┌──
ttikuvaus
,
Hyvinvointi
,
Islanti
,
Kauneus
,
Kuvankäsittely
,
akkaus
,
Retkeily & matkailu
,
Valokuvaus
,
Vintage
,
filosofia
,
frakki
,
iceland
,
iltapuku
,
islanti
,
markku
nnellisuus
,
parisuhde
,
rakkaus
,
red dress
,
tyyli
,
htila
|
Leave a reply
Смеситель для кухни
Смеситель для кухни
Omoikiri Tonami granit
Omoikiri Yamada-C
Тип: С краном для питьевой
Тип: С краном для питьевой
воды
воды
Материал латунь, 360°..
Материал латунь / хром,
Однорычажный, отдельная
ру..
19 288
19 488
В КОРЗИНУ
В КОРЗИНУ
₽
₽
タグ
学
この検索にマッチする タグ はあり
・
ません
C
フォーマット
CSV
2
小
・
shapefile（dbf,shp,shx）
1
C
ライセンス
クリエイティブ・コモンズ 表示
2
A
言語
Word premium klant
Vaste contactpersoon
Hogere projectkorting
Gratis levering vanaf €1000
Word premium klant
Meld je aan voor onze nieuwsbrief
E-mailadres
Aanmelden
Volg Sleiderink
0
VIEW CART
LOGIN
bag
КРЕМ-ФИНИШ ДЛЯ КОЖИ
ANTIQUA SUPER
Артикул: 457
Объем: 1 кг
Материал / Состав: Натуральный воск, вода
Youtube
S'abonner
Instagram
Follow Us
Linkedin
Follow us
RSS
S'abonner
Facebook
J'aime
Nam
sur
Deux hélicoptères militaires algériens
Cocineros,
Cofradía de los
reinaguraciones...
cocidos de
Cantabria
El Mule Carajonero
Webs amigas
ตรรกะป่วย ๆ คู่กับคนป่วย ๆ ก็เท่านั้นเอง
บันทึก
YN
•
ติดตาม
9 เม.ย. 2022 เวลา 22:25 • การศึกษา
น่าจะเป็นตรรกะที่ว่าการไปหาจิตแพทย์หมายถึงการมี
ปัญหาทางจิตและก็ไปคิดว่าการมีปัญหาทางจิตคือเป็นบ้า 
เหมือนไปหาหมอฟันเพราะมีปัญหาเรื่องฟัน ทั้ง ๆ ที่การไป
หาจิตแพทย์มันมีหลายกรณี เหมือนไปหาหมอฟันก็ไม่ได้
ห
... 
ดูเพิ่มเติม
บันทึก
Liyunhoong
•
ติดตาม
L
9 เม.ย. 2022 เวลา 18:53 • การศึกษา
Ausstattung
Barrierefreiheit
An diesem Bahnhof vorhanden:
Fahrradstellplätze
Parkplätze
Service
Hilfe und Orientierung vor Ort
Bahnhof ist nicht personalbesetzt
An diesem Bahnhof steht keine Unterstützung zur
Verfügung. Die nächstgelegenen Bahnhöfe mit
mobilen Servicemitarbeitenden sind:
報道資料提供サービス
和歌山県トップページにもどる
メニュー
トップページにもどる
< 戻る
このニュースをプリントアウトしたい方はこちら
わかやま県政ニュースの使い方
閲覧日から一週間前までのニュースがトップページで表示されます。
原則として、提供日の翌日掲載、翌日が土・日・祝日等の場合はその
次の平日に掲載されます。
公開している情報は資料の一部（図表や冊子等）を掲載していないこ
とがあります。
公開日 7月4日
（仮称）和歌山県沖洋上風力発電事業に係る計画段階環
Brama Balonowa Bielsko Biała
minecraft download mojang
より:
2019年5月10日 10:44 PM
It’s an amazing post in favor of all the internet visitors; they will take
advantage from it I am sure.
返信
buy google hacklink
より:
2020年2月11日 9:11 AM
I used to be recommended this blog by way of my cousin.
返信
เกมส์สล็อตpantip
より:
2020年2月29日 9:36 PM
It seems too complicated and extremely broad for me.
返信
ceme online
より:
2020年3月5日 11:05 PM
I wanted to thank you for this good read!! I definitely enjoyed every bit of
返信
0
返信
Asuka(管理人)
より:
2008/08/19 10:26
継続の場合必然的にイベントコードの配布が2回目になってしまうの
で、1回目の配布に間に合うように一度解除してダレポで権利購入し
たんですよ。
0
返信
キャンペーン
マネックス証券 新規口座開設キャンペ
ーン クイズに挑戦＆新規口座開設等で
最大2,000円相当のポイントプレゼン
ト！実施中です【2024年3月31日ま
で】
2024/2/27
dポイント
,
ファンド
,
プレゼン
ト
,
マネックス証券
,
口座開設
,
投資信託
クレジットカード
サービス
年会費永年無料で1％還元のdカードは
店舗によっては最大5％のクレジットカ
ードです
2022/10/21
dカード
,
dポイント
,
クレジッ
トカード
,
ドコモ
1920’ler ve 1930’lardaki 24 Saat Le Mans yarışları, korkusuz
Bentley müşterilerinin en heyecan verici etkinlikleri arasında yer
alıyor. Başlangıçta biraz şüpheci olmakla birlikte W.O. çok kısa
└──
Description of the task: Please reproduce the data as it was given, with every line exact.

Reply:
ttikuvaus
,
Hyvinvointi
,
Islanti
,
Kauneus
,
Kuvankäsittely
,
akkaus
,
Retkeily & matkailu
,
Valokuvaus
,
Vintage
,
filosofia
,
frakki
,
iceland
,
iltapuku
,
islanti
,
markku
nnellisuus
,
parisuhde
,
rakkaus
,
red dress
,
tyyli
,
htila
|
Leave a reply
Смеситель для кухни
Смеситель для кухни
Omoikiri Tonami granit
Omoikiri Yamada-C
Тип: С краном для питьевой
Тип: С краном для питьевой
воды
воды
Материал латунь, 360°..
Материал латунь / хром,
Однорычажный, отдельная
ру..
19 288
19 488
В КОРЗИНУ
В КОРЗИНУ
₽
₽
タグ
学
この検索にマッチする タグ はあり
・
ません
C
フォーマット
CSV
2
小
・
shapefile（dbf,shp,shx）
1
C
ライセンス
クリエイティブ・コモンズ 表示
2
A
言語
Word premium klant
Vaste contactpersoon
Hogere projectkorting
Gratis levering vanaf €1000
Word premium klant
Meld je aan voor onze nieuwsbrief
E-mailadres
Aanmelden
Volg Sleiderink
0
VIEW CART
LOGIN
bag
КРЕМ-ФИНИШ ДЛЯ КОЖИ
ANTIQUA SUPER
Артикул: 457
Объем: 1 кг
Материал / Состав: Натуральный воск, вода
Youtube
S'abonner
Instagram
Follow Us
Linkedin
Follow us
RSS
S'abonner
Facebook
J'aime
Nam
sur
Deux hélicoptères militaires algériens
Cocineros,
Cofradía de los
reinaguraciones...
cocidos de
Cantabria
El Mule Carajonero
Webs amigas
ตรรกะป่วย ๆ คู่กับคนป่วย ๆ ก็เท่านั้นเอง
บันทึก
YN
•
ติดตาม
9 เม.ย. 2022 เวลา 22:25 • การศึกษา
น่าจะเป็นตรรกะที่ว่าการไปหาจิตแพทย์หมายถึงการมี
ปัญหาทางจิตและก็ไปคิดว่าการมีปัญหาทางจิตคือเป็นบ้า 
เหมือนไปหาหมอฟันเพราะมีปัญหาเรื่องฟัน ทั้ง ๆ ที่การไป
หาจิตแพทย์มันมีหลายกรณี เหมือนไปหาหมอฟันก็ไม่ได้
ห
... 
ดูเพิ่มเติม
บันทึก
Liyunhoong
•
ติดตาม
L
9 เม.ย. 2022 เวลา 18:53 • การศึกษา
Ausstattung
Barrierefreiheit
An diesem Bahnhof vorhanden:
Fahrradstellplätze
Parkplätze
Service
Hilfe und Orientierung vor Ort
Bahnhof ist nicht personalbesetzt
An diesem Bahnhof steht keine Unterstützung zur
Verfügung. Die nächstgelegenen Bahnhöfe mit
mobilen Servicemitarbeitenden sind:
報道資料提供サービス
和歌山県トップページにもどる
メニュー
トップページにもどる
< 戻る
このニュースをプリントアウトしたい方はこちら
わかやま県政ニュースの使い方
閲覧日から一週間前までのニュースがトップページで表示されます。
原則として、提供日の翌日掲載、翌日が土・日・祝日等の場合はその
次の平日に掲載されます。
公開している情報は資料の一部（図表や冊子等）を掲載していないこ
とがあります。
公開日 7月4日
（仮称）和歌山県沖洋上風力発電事業に係る計画段階環
Brama Balonowa Bielsko Biała
minecraft download mojang
より:
2019年5月10日 10:44 PM
It’s an amazing post in favor of all the internet visitors; they will take
advantage from it I am sure.
返信
buy google hacklink
より:
2020年2月11日 9:11 AM
I used to be recommended this blog by way of my cousin.
返信
เกมส์สล็อตpantip
より:
2020年2月29日 9:36 PM
It seems too complicated and extremely broad for me.
返信
ceme online
より:
2020年3月5日 11:05 PM
I wanted to thank you for this good read!! I definitely enjoyed every bit of
返信
0
返信
Asuka(管理人)
より:
2008/08/19 10:26
継続の場合必然的にイベントコードの配布が2回目になってしまうの
で、1回目の配布に間に合うように一度解除してダレポで権利購入し
たんですよ。
0
返信
キャンペーン
マネックス証券 新規口座開設キャンペ
ーン クイズに挑戦＆新規口座開設等で
最大2,000円相当のポイントプレゼン
ト！実施中です【2024年3月31日ま
で】
2024/2/27
dポイント
,
ファンド
,
プレゼン
ト
,
マネックス証券
,
口座開設
,
投資信託
クレジットカード
サービス
年会費永年無料で1％還元のdカードは
店舗によっては最大5％のクレジットカ
ードです
2022/10/21
dカード
,
dポイント
,
クレジッ
トカード
,
ドコモ
1920’ler ve 1930’lardaki 24 Saat Le Mans yarışları, korkusuz
Bentley müşterilerinin en heyecan verici etkinlikleri arasında yer
alıyor. Başlangıçta biraz şüpheci olmakla birlikte W.O. çok kısa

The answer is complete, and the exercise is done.